##### Information #####

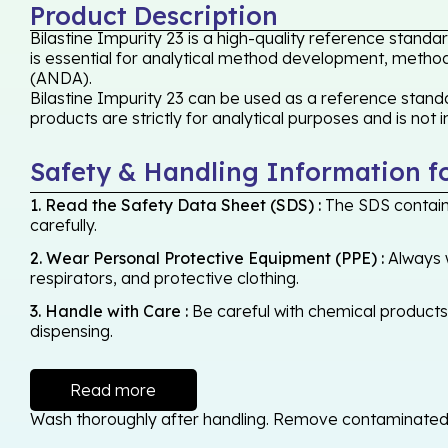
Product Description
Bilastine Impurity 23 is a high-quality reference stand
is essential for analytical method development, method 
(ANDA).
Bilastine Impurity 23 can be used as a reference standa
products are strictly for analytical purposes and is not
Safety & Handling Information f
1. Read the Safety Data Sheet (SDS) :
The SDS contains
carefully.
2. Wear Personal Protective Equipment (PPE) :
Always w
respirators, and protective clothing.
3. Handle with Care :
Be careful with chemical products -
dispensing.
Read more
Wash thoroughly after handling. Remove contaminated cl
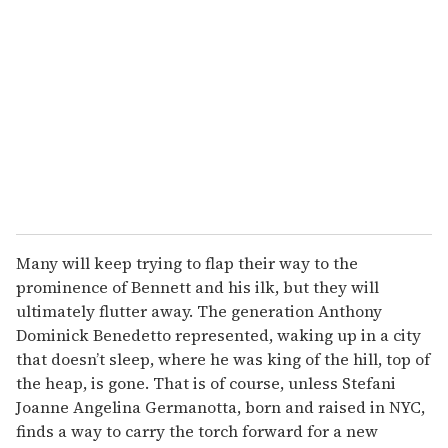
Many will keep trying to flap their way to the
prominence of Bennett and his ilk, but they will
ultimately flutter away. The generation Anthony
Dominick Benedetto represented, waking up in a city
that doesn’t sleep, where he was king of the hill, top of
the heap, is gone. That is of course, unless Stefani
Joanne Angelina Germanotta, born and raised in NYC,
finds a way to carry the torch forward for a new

#####

**What the task asks:** Go through the listing, find each line with the word "will", and copy it.

**Solution for this task:**
Many will keep trying to flap their way to the
prominence of Bennett and his ilk, but they will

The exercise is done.